Convolution quadrature for the wave equation with a nonlinear impedance boundary condition

TL;DR

This paper develops a convolution quadrature method for solving the wave equation with nonlinear impedance boundary conditions, demonstrating convergence and optimal rates under certain regularity assumptions, supported by numerical experiments.

Contribution

It introduces a boundary integral formulation for nonlinear impedance problems and proves convergence of a fully discrete Galerkin and convolution quadrature scheme without smoothness assumptions.

Findings

Convergence of the discretization is proven without smoothness assumptions.

Optimal convergence rates are achieved when solutions are sufficiently regular.
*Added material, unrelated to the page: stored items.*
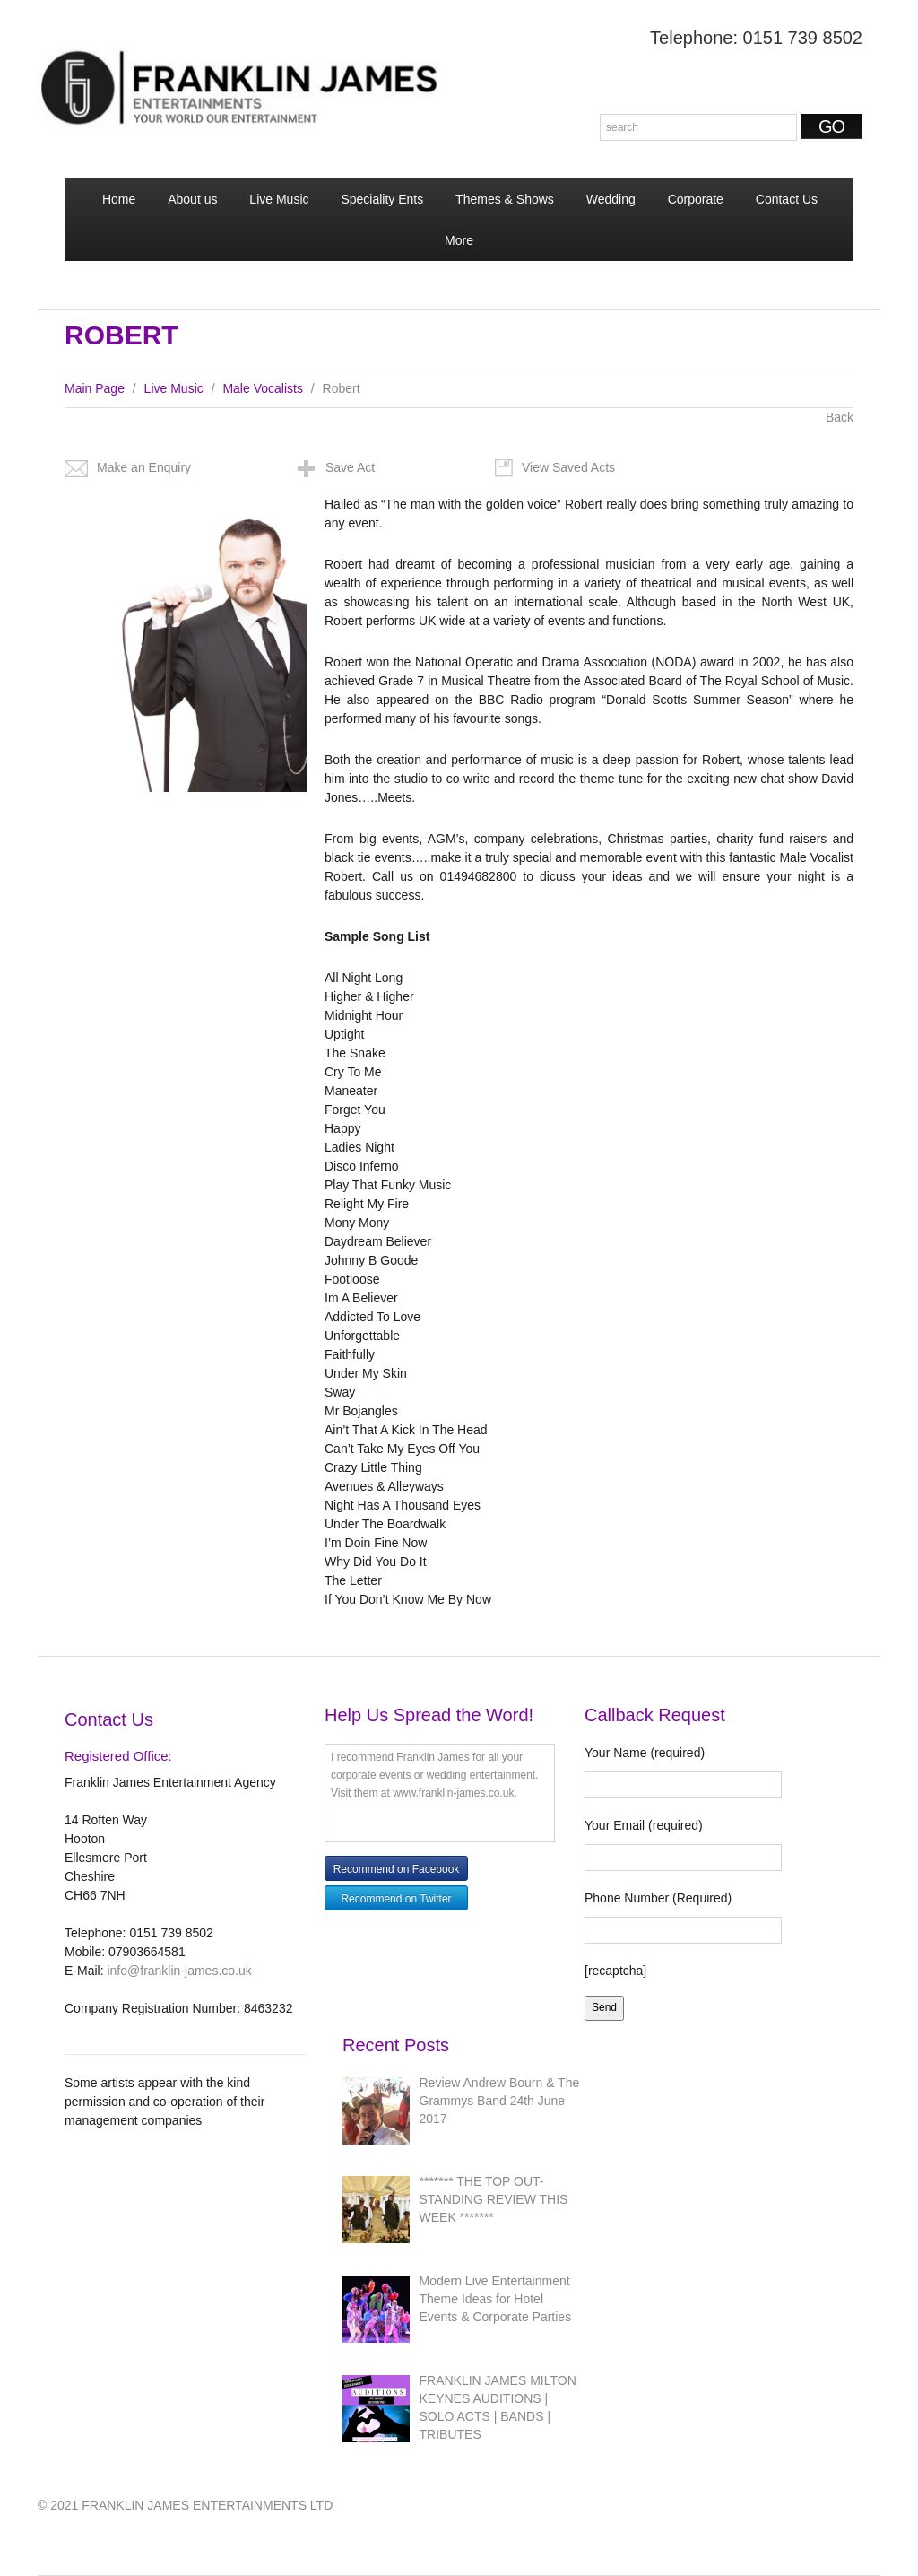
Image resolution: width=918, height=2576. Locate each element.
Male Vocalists (262, 388)
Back (839, 417)
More (456, 246)
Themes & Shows (504, 199)
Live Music (278, 199)
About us (192, 199)
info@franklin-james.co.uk (179, 1970)
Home (118, 199)
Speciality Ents (382, 199)
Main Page (95, 388)
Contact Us (787, 199)
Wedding (611, 199)
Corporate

Numerical experiments in 3D validate the theoretical results.

Abstract

A rarely exploited advantage of time-domain boundary integral equations compared to their frequency counterparts is that they can be used to treat certain nonlinear problems. In this work we investigate the scattering of acoustic waves by a bounded obstacle with a nonlinear impedance boundary condition. We describe a boundary integral formulation of the problem and prove without any smoothness assumptions on the solution the convergence of a full discretization: Galerkin in space and convolution quadrature in time. If the solution is sufficiently regular, we prove that the discrete method converges at optimal rates. Numerical evidence in 3D supports the theory.